The master took a piece of chalk and drew a line on the floor. He then said to the disciple, "How will you make this line shorter?" After thinking for a while, the disciple said, "I'd rub out a portion of it".
The master shook his head. He then bent down and drew another line, parallel to the first one, but longer.
On seeing this, the disciple grabbed hold of the master and threw him against the wall of the monastery.

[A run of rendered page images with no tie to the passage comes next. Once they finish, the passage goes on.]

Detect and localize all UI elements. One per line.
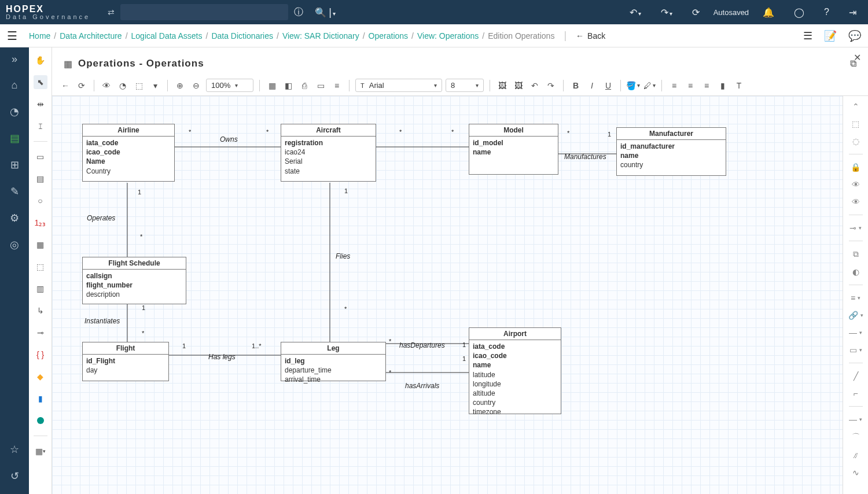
doc-tool-icon[interactable]: ▮ xyxy=(34,392,47,405)
swap-icon[interactable]: ⇄ xyxy=(108,8,115,17)
rail-link-icon[interactable]: 🔗 xyxy=(848,311,858,320)
layout-2-icon[interactable]: ◧ xyxy=(282,79,295,92)
relation-icon[interactable]: ⬚ xyxy=(34,260,47,274)
screenshot-icon[interactable]: ⬚ xyxy=(133,79,145,92)
img-2-icon[interactable]: 🖼 xyxy=(512,79,525,92)
rail-rotate-icon[interactable]: ◐ xyxy=(852,267,859,277)
dropdown-icon[interactable]: ▾ xyxy=(149,79,161,92)
rail-straight-icon[interactable]: ╱ xyxy=(854,371,858,381)
entity-airline[interactable]: Airline iata_codeicao_codeNameCountry xyxy=(82,124,175,182)
rail-bezier-icon[interactable]: ∿ xyxy=(852,468,859,477)
bc-sar-dictionary[interactable]: View: SAR Dictionary xyxy=(282,31,359,40)
list-tool-icon[interactable]: ▥ xyxy=(34,282,47,296)
user-icon[interactable]: ◯ xyxy=(794,7,804,18)
state-icon[interactable] xyxy=(34,414,47,427)
data-icon[interactable]: ▤ xyxy=(10,132,20,145)
underline-icon[interactable]: U xyxy=(602,79,615,92)
align-icon[interactable]: ≡ xyxy=(330,79,343,92)
hierarchy-icon[interactable]: ⊞ xyxy=(10,158,19,171)
rail-double-icon[interactable]: ⫽ xyxy=(852,451,860,460)
layout-1-icon[interactable]: ▦ xyxy=(266,79,278,92)
entity-flight[interactable]: Flight id_Flightday xyxy=(82,342,169,381)
menu-icon[interactable]: ☰ xyxy=(7,29,17,43)
align-left-icon[interactable]: ≡ xyxy=(668,79,681,92)
notifications-icon[interactable]: 🔔 xyxy=(763,7,774,18)
rail-box-icon[interactable]: ⬚ xyxy=(852,119,859,128)
bc-view-operations[interactable]: View: Operations xyxy=(417,31,479,40)
rail-ortho-icon[interactable]: ⌐ xyxy=(853,389,858,398)
nav-back-icon[interactable]: ← xyxy=(59,79,72,92)
layers-icon[interactable]: ◔ xyxy=(116,79,129,92)
img-1-icon[interactable]: 🖼 xyxy=(496,79,509,92)
rotate-left-icon[interactable]: ↶ xyxy=(528,79,541,92)
zoom-out-icon[interactable]: ⊖ xyxy=(190,79,203,92)
cycle-icon[interactable]: ◎ xyxy=(10,238,19,251)
rail-copy-icon[interactable]: ⧉ xyxy=(853,249,859,259)
folder-icon[interactable]: ▭ xyxy=(34,150,47,164)
select-tool-icon[interactable]: ⬉ xyxy=(34,75,47,89)
search-dropdown-icon[interactable]: |▾ xyxy=(329,6,336,19)
entity-icon[interactable]: ▤ xyxy=(34,172,47,186)
view-icon[interactable]: 👁 xyxy=(100,79,113,92)
grid-icon[interactable]: ▦ ▾ xyxy=(34,444,47,458)
bold-icon[interactable]: B xyxy=(569,79,582,92)
pan-tool-icon[interactable]: ✋ xyxy=(34,53,47,67)
comments-icon[interactable]: 💬 xyxy=(848,30,861,42)
refresh-icon[interactable]: ⟳ xyxy=(692,7,700,18)
rail-hide-icon[interactable]: 👁 xyxy=(852,180,860,189)
close-panel-icon[interactable]: ✕ xyxy=(854,52,861,63)
help-icon[interactable]: ? xyxy=(824,7,829,17)
rail-show-icon[interactable]: 👁 xyxy=(852,197,860,207)
undo-icon[interactable]: ↶▾ xyxy=(630,7,641,18)
entity-model[interactable]: Model id_modelname xyxy=(469,124,558,175)
diagram-canvas[interactable]: Owns Manufactures Operates Flies Instant… xyxy=(52,96,843,494)
arrow-tool-icon[interactable]: ↳ xyxy=(34,304,47,318)
rail-up-icon[interactable]: ⌃ xyxy=(852,102,859,111)
image-icon[interactable]: ▭ xyxy=(314,79,327,92)
search-icon[interactable]: 🔍 xyxy=(315,7,326,18)
entity-leg[interactable]: Leg id_legdeparture_timearrival_time xyxy=(281,342,386,381)
entity-airport[interactable]: Airport iata_codeicao_codenamelatitudelo… xyxy=(469,327,561,414)
nav-refresh-icon[interactable]: ⟳ xyxy=(75,79,88,92)
rotate-right-icon[interactable]: ↷ xyxy=(545,79,557,92)
logout-icon[interactable]: ⇥ xyxy=(849,7,856,18)
text-style-icon[interactable]: T xyxy=(733,79,745,92)
process-icon[interactable]: ⚙ xyxy=(10,212,19,224)
search-input[interactable] xyxy=(120,4,288,20)
italic-icon[interactable]: I xyxy=(586,79,598,92)
rail-layer-icon[interactable]: ≡ xyxy=(851,293,855,303)
entity-flight-schedule[interactable]: Flight Schedule callsignflight_numberdes… xyxy=(82,257,186,304)
history-icon[interactable]: ↺ xyxy=(10,470,19,482)
text-tool-icon[interactable]: 𝙸 xyxy=(34,119,47,133)
home-icon[interactable]: ⌂ xyxy=(12,79,18,91)
number-tool-icon[interactable]: 1₂₃ xyxy=(34,216,47,230)
font-select[interactable]: TArial▾ xyxy=(355,79,442,92)
rail-curve-icon[interactable]: ⌒ xyxy=(852,432,860,443)
braces-icon[interactable]: { } xyxy=(34,348,47,362)
bc-home[interactable]: Home xyxy=(29,31,50,40)
rail-style-icon[interactable]: — xyxy=(849,415,857,424)
entity-manufacturer[interactable]: Manufacturer id_manufacturernamecountry xyxy=(616,127,726,176)
font-size-select[interactable]: 8▾ xyxy=(446,79,484,92)
align-right-icon[interactable]: ≡ xyxy=(700,79,713,92)
list-icon[interactable]: ☰ xyxy=(803,30,812,42)
favorites-icon[interactable]: ☆ xyxy=(10,443,19,456)
bc-logical-assets[interactable]: Logical Data Assets xyxy=(131,31,203,40)
rail-line2-icon[interactable]: ▭ xyxy=(849,345,857,355)
info-icon[interactable]: ⓘ xyxy=(294,6,303,19)
entity-aircraft[interactable]: Aircraft registrationicao24Serialstate xyxy=(281,124,376,182)
bc-data-architecture[interactable]: Data Architecture xyxy=(60,31,122,40)
expand-sidebar-icon[interactable]: » xyxy=(12,53,17,65)
edit-icon[interactable]: ✎ xyxy=(10,185,19,198)
bc-operations[interactable]: Operations xyxy=(369,31,408,40)
dashboard-icon[interactable]: ◔ xyxy=(10,105,19,118)
note-tool-icon[interactable]: ◆ xyxy=(34,370,47,384)
table-icon[interactable]: ▦ xyxy=(34,238,47,252)
print-icon[interactable]: ⎙ xyxy=(298,79,311,92)
align-center-icon[interactable]: ≡ xyxy=(684,79,697,92)
redo-icon[interactable]: ↷▾ xyxy=(661,7,672,18)
rail-lock-icon[interactable]: 🔒 xyxy=(851,163,860,172)
note-icon[interactable]: 📝 xyxy=(824,30,837,42)
bc-data-dictionaries[interactable]: Data Dictionaries xyxy=(211,31,273,40)
rail-dashed-icon[interactable]: ◌ xyxy=(852,137,859,146)
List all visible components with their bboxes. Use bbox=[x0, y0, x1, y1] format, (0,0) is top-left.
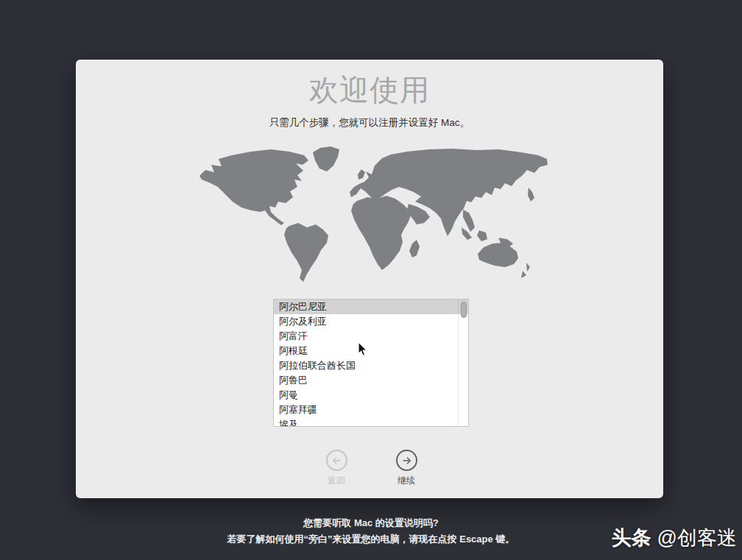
arrow-left-circle-icon bbox=[326, 450, 347, 471]
country-list-rows: 阿尔巴尼亚阿尔及利亚阿富汗阿根廷阿拉伯联合酋长国阿鲁巴阿曼阿塞拜疆埃及 bbox=[274, 300, 468, 426]
scrollbar[interactable] bbox=[458, 300, 468, 426]
page-title: 欢迎使用 bbox=[76, 70, 663, 110]
list-item[interactable]: 阿富汗 bbox=[274, 329, 468, 344]
list-item[interactable]: 阿塞拜疆 bbox=[274, 403, 468, 417]
list-item[interactable]: 阿鲁巴 bbox=[274, 373, 468, 388]
watermark-handle: @创客迷 bbox=[657, 527, 737, 549]
list-item[interactable]: 阿尔及利亚 bbox=[274, 314, 468, 329]
list-item[interactable]: 阿拉伯联合酋长国 bbox=[274, 358, 468, 373]
list-item[interactable]: 阿曼 bbox=[274, 388, 468, 403]
world-map-svg bbox=[194, 145, 548, 283]
page-subtitle: 只需几个步骤，您就可以注册并设置好 Mac。 bbox=[76, 116, 663, 130]
welcome-panel: 欢迎使用 只需几个步骤，您就可以注册并设置好 Mac。 bbox=[76, 60, 663, 498]
continue-button-label: 继续 bbox=[381, 475, 432, 487]
scrollbar-thumb[interactable] bbox=[461, 302, 467, 318]
back-button[interactable]: 返回 bbox=[311, 450, 362, 487]
continue-button[interactable]: 继续 bbox=[381, 450, 432, 487]
watermark-brand: 头条 bbox=[612, 527, 651, 549]
country-list[interactable]: 阿尔巴尼亚阿尔及利亚阿富汗阿根廷阿拉伯联合酋长国阿鲁巴阿曼阿塞拜疆埃及 bbox=[273, 299, 469, 427]
list-item[interactable]: 阿根廷 bbox=[274, 344, 468, 358]
list-item[interactable]: 阿尔巴尼亚 bbox=[274, 300, 468, 314]
world-map-icon bbox=[194, 145, 548, 283]
watermark: 头条@创客迷 bbox=[612, 525, 737, 551]
list-item[interactable]: 埃及 bbox=[274, 417, 468, 427]
back-button-label: 返回 bbox=[311, 475, 362, 487]
arrow-right-circle-icon bbox=[396, 450, 417, 471]
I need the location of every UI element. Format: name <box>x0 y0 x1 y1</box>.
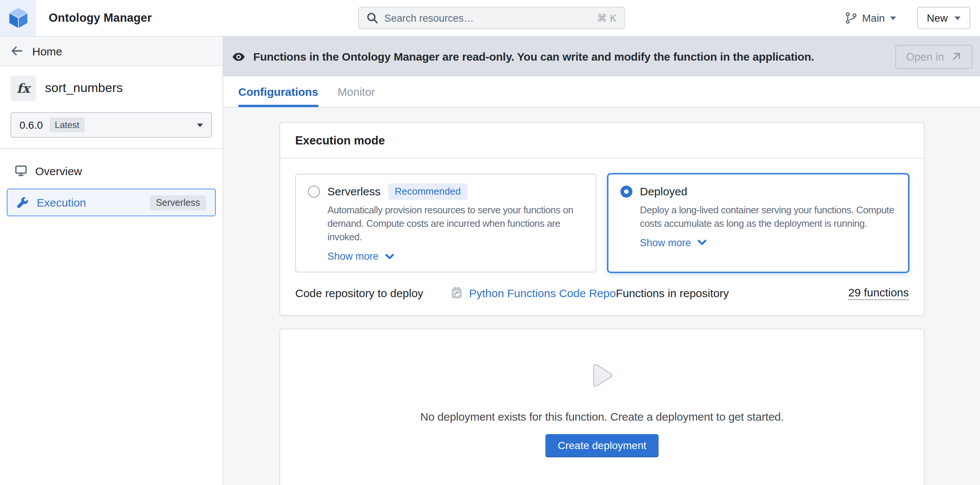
tab-bar: Configurations Monitor <box>223 76 980 108</box>
banner-text: Functions in the Ontology Manager are re… <box>253 50 814 63</box>
app: Ontology Manager ⌘ K Main New <box>0 0 980 485</box>
sidebar-item-label: Execution <box>37 196 86 209</box>
cube-icon <box>8 7 28 29</box>
option-title: Deployed <box>640 185 687 198</box>
python-repo-icon <box>450 287 463 300</box>
option-deployed[interactable]: Deployed Deploy a long-lived container s… <box>608 174 909 272</box>
recommended-badge: Recommended <box>388 183 468 200</box>
show-more-label: Show more <box>328 251 379 262</box>
show-more-deployed[interactable]: Show more <box>640 236 896 250</box>
radio-serverless[interactable] <box>308 185 320 197</box>
serverless-badge: Serverless <box>150 195 206 210</box>
repo-info-row: Code repository to deploy <box>295 283 909 303</box>
sidebar: Home fx sort_numbers 0.6.0 Latest Overv <box>0 36 223 485</box>
app-logo[interactable] <box>0 0 36 36</box>
monitor-icon <box>15 165 27 177</box>
home-label: Home <box>32 44 62 57</box>
new-button[interactable]: New <box>917 7 970 29</box>
search-box[interactable]: ⌘ K <box>358 7 625 29</box>
git-branch-icon <box>845 12 857 24</box>
deployment-card: No deployment exists for this function. … <box>280 328 924 485</box>
arrow-top-right-icon <box>951 51 962 62</box>
eye-icon <box>232 50 246 63</box>
repo-label: Code repository to deploy <box>295 286 423 299</box>
show-more-label: Show more <box>640 237 691 249</box>
execution-mode-card: Execution mode Serverless Recommended Au… <box>280 122 924 315</box>
readonly-banner: Functions in the Ontology Manager are re… <box>223 36 980 76</box>
search-shortcut: ⌘ K <box>597 12 617 24</box>
show-more-serverless[interactable]: Show more <box>328 250 584 263</box>
functions-count[interactable]: 29 functions <box>848 286 909 300</box>
repo-link[interactable]: Python Functions Code Repo <box>469 287 616 300</box>
search-icon <box>366 12 379 24</box>
option-serverless[interactable]: Serverless Recommended Automatically pro… <box>295 174 597 272</box>
arrow-left-icon <box>11 45 23 57</box>
chevron-down-icon <box>890 16 896 20</box>
sidebar-nav: Overview Execution Serverless <box>0 149 223 227</box>
content-area: Execution mode Serverless Recommended Au… <box>223 108 980 485</box>
sidebar-item-overview[interactable]: Overview <box>7 159 216 182</box>
radio-deployed[interactable] <box>620 185 632 197</box>
option-title: Serverless <box>328 185 380 198</box>
create-deployment-button[interactable]: Create deployment <box>546 434 659 457</box>
topbar-right: Main New <box>845 7 980 29</box>
option-description: Deploy a long-lived container serving yo… <box>640 204 896 231</box>
search-input[interactable] <box>384 12 591 24</box>
play-icon <box>588 360 616 390</box>
top-bar: Ontology Manager ⌘ K Main New <box>0 0 980 36</box>
functions-in-repo-label: Functions in repository <box>616 286 729 299</box>
tab-configurations[interactable]: Configurations <box>238 76 318 107</box>
branch-label: Main <box>862 12 885 24</box>
chevron-down-icon <box>698 240 707 246</box>
option-description: Automatically provision resources to ser… <box>328 204 584 244</box>
open-in-button[interactable]: Open in <box>895 44 972 68</box>
function-name: sort_numbers <box>45 81 123 96</box>
chevron-down-icon <box>197 123 203 127</box>
function-header: fx sort_numbers <box>0 66 223 110</box>
function-icon: fx <box>11 76 36 101</box>
sidebar-item-label: Overview <box>35 164 82 177</box>
execution-mode-title: Execution mode <box>280 123 924 158</box>
empty-state-text: No deployment exists for this function. … <box>415 408 789 424</box>
sidebar-item-execution[interactable]: Execution Serverless <box>7 189 216 216</box>
wrench-icon <box>16 197 29 208</box>
app-title: Ontology Manager <box>49 11 152 25</box>
latest-tag: Latest <box>49 117 84 133</box>
back-home-button[interactable]: Home <box>0 36 223 66</box>
new-button-label: New <box>927 12 948 24</box>
branch-selector[interactable]: Main <box>845 12 896 24</box>
chevron-down-icon <box>385 254 395 259</box>
tab-monitor[interactable]: Monitor <box>337 76 375 107</box>
chevron-down-icon <box>955 16 961 20</box>
open-in-label: Open in <box>906 51 944 62</box>
version-number: 0.6.0 <box>19 119 43 131</box>
main-area: Functions in the Ontology Manager are re… <box>223 36 980 485</box>
version-select[interactable]: 0.6.0 Latest <box>11 112 212 138</box>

The master was enlightened.
"I have been your disciple for ten years. I have waited on you hand and foot, have cooked for you, have washed your clothes, have swept the monastery all this time, without a word of complaint. During these ten years, not even once have you condescended to teach me The Way. When you called me to your quarters today, I was ecstatic, thinking that I was finally going to be initiated into the Noble Path. Instead, you ask me to solve a puzzle, a puzzle that legions of people know the answer to, either by virtue of having spent their Saturday afternoons watching B-grade karate flicks or by reading enlightened blogs. At first, I thought I'd be clever and ask you 'Shorter than what?', but decided against it. Who knew, venerated master that you are, maybe you had a trick up your sleeve, after all. But oh no, I was giving you too much credit. Come to think of it, I should have seen the signs when you simply waved your hand disdainfully and said 'Cow' when I asked you about Mu.
"And dude, BTW, do something about your B.O."